Once you’ve found the perfect wild salmon, cooking it becomes a choice among so many delicious options that it’s hard to pick just one! For a whole fillet, try lomi lomi salmon, cook it up with cherry tomato salsa and asparagus, or make some salmon tartare if you’re feeling daring. For an interesting change, smoked salmon makes a delicious addition to this “sandwich.”

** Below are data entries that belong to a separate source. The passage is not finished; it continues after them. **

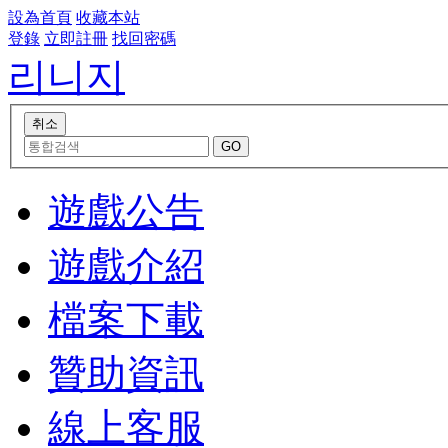
設為首頁
收藏本站
登錄
立即註冊
找回密碼
리니지
遊戲公告
遊戲介紹
檔案下載
贊助資訊
線上客服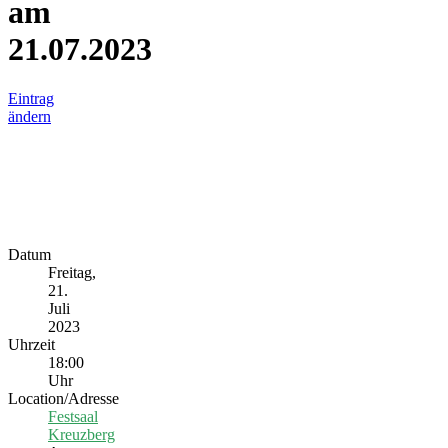
am
21.07.2023
Eintrag
ändern
Datum
Freitag,
21.
Juli
2023
Uhrzeit
18:00
Uhr
Location/Adresse
Festsaal
Kreuzberg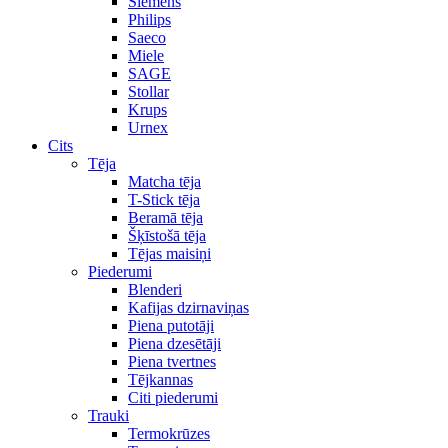
Siemens
Philips
Saeco
Miele
SAGE
Stollar
Krups
Urnex
Cits
Tēja
Matcha tēja
T-Stick tēja
Beramā tēja
Šķīstošā tēja
Tējas maisiņi
Piederumi
Blenderi
Kafijas dzirnaviņas
Piena putotāji
Piena dzesētāji
Piena tvertnes
Tējkannas
Citi piederumi
Trauki
Termokrūzes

If you’re going with canned, try your fish on top of a salad like this one. Alternately, you can buy the half-size cans and just bring the whole can to work for a simple but tasty lunch option. Top it off with a little balsamic vinegar and add some vegetables or a piece of fruit to go with it, and you’re all set with a mid-day boost of protein, healthy fat, and nutrients to keep you going through the afternoon. Canned salmon also makes a delicious pantry staple to have waiting in the back of your cupboard just in case you need a quick dinner on the run. No time to cook? No problem; dinner is right there at your fingertips, even faster than a takeout pizza would have gotten there.

The moral of the story: don’t waste your time or your money on farmed fish. It’s just not the same, and it’s also sending a message of support to a cruel and unsustainable fish farming system. But between the nutrition, the convenience, and the delicious taste, wild-caught salmon is one Paleo staple that should definitely be making a regular appearance on your dinner table.